I traveled to North Carolina for the latest installment of The Wall Street Journal’s “Chasing the Vote” podcast series. Click here to get to the episode online, or find it in the “What’s News” feed wherever you get your podcasts. You can also check out this photo essay from the trip that I made with Cam Pollack, assembling images from Cornell Watson.
Some highly engaged students, including those who joined the protests, said they are unhappy with both former President Donald Trump’s and Vice President Kamala Harris’s positions on the conflict in Gaza. Israeli forces have bombed and invaded the area after the Oct. 7, 2023, attacks on Israel that left about 1,200 people dead—most of them civilians—and around 250 taken hostage. More than 41,000 people have been killed in Gaza since the war began, according to health authorities there. They don’t say how many were combatants.

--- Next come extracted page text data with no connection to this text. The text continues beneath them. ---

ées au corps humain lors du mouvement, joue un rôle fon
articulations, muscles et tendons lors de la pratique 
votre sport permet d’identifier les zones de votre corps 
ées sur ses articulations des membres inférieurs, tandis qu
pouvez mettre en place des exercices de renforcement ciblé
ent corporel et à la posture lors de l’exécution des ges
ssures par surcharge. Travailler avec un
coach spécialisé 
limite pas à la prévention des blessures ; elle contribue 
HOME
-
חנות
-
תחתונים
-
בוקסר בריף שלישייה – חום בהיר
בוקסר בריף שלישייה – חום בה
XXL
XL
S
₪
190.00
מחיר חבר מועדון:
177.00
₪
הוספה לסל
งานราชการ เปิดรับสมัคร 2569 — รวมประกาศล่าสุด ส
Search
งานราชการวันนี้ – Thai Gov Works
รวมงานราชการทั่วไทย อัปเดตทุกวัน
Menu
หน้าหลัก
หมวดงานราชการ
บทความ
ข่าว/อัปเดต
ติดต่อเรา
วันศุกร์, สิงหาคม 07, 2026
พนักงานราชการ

Logan Kaelin, a 21-year-old senior from Raleigh, N.C., joined the protest because of that loss of life. He said he disagrees with Harris’s part in the Biden administration’s support for aid and weapons sales to Israel, even as it works toward a cease-fire and seeks the return of the hostages.
“I think two things can be true. I think that I can recognize that the Biden-Harris administration's stance on Israel is not something that I support… and also recognize that there's a vast number of other things that are also impacting my vote in this election that there is a major difference on,” Kaelin said.

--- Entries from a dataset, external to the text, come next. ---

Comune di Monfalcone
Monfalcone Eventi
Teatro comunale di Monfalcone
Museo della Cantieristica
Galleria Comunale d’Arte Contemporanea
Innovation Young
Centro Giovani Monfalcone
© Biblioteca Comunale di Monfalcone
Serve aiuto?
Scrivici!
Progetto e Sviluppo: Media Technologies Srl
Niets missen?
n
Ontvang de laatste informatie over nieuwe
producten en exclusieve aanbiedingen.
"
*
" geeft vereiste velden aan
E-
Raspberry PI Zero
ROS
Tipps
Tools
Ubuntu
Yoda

Despite the fever pitch of protests at Chapel Hill and other campuses this past spring, I found many students are now focused on other issues when they think about the presidential election. But there are some single-issue voters who previously backed Democrats and said it’s worth punishing the party over its policies.
“If Donald Trump is elected, we understand that there's a chance that we are going to be blamed, and we're very comfortable with that at this point,” said Pooyan Ordoubadi, a lawyer who represented some of the UNC protesters and co-chairs the Abandon Harris campaign in North Carolina.
TRIP NOTES: I was in North Carolina during the last days of September, and flew out just as the floodwaters of Hurricane Helene were devastating communities in the western part of the state. So, we weren’t able to roam as much as on other trips.
++ The UNC Chapel Hill campus is quite beautiful, and it dominates its home community.
++ We got fantastic barbecue at The Smoke Pit in Concord.
THE QUESTION: What is the nickname of UNC’s college sports teams? (An easy one, I know.)
Know the answer? Drop me a line at jimmy.vielkind@gmail.com. Or just write with thoughts, feedback or to say hi.
THE LAST ANSWER: Hurricane Andrew in 1992 prompted Florida officials to update many building codes.